Kanunların hür kılmasıyla bir insan hür olmaz. Gerçek hürriyet, nefsin elinden kurtulmaktır. Ben hürüm, özgürlük var demekle hür olamazsınız. İnsan nefsinin zebunu (egosunun âcizi) iken hiç bir veçhile hür sayılamaz. Mesela bir sigara dumanına bile hükmün geçiremeyip, terk etmek istediği halde ona esir olmaktan kurtulamayan insan nasıl olur da hürlük iddiasında bulunabilir? Ancak, eğilimlerinin, iç güdülerinin, arzularının esiri değil, emîri olan insan, koca İskender’e, “Sen benim kölemin kölesisin” diyen Diyojen gibi hakkıyla hür olabilir.
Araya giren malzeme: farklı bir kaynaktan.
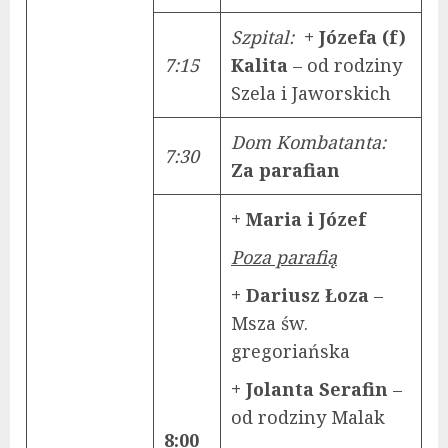
Szpital:
+ Józefa (f)
7:15
Kalita
– od rodziny
Szela i Jaworskich
Dom Kombatanta:
7:30
Za parafian
+ Maria i Józef
Poza parafią
+ Dariusz Łoza
–
Msza św.
gregoriańska
+ Jolanta Serafin
–
od rodziny Malak
8:00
İşte bu anlayış ve bu çapta derin düşünmeye muhtacız. Bizim iman ve kültür hayatımızı terk edip, yer altı suları gibi gizlenen, gözlerden uzaklaşan zenginliği bulmak, anlamak, yaşamak zorundayız. Yaşanan prensipler bizi güçlü ve inandırıcı kılar...
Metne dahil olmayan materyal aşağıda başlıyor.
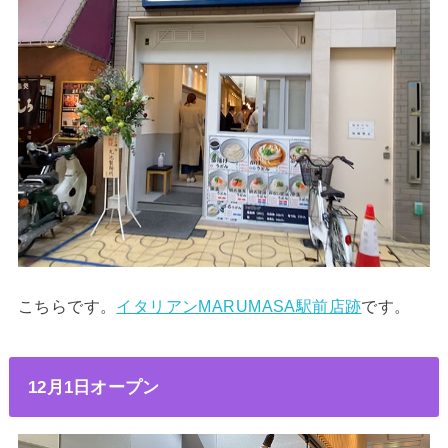
こちらです。
イタリアンMARUMASA駅前店跡
です。
12月1日オープン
“Dostlarınla öyle yaşa ki; düşman olduğunda aleyhinde söyleyecek sözleri olmasın. Düşmanlarınla öyle yaşa ki; dost olduğunuzda yüzün kızarmasın.” İşte mikrofonu eline alanların kırmızı ve sarı ışığı olması gereken esas budur.
Bu gerçeğe gözlerimizi yumar, öfkelenir, kalp kırar, küfrederek ayıp ararsanız nasıl koalisyon hükümeti kurabilirsiniz? Unutmayalım her öfke biraz aczin itirafıdır. Hele siyasette öfke güzelliklerin köküne dökülmüş kezzaptır. Öyleyse öfkeyi, hırsı aklın gerisine alalım, sabır ve sükunetle kendi fikirlerimizi anlatıp, karşı tezleri dinleyelim.
Siyasette düşünce, fikir cevizleri yuvarlanır. Siz onların çürüklüğünü ispatlama gayretine girerseniz, sadece kendi zamanınızı tüketirsiniz. Zira nefsi, hırsı aşmış akıl kurtarıcı çarelere daha çabuk ulaşır. Bu sebeple sadece kendi tezlerimizi açıklamak kâfidir.
Siyaset adamı bu mantıkla hareket etmeli, karşı tarafın ayıp ve eksiklikleriyle uğraşmamalıdır.Bu yolda hile, desise ve yalanlara tenezzül edilmemelidir. Çünkü karşımızda ayıplı hal aramak, utanılacak yeni durumlara talip olmaktır.
Siyasette ruh dengesi sabır, akıl, güven veren bilgi ile yapılırsa seçim bir düğün havası içinde geçer, ülke için saadetli bir dönemin kapısını açar.
Gönülden dileğimiz ağır sorunlarla çevrelenmiş Türkiye’mizin bunları bilen, çarelerini düşünen kadrolarla zenginleşmiş bir seçim dönemi yaşamasıdır.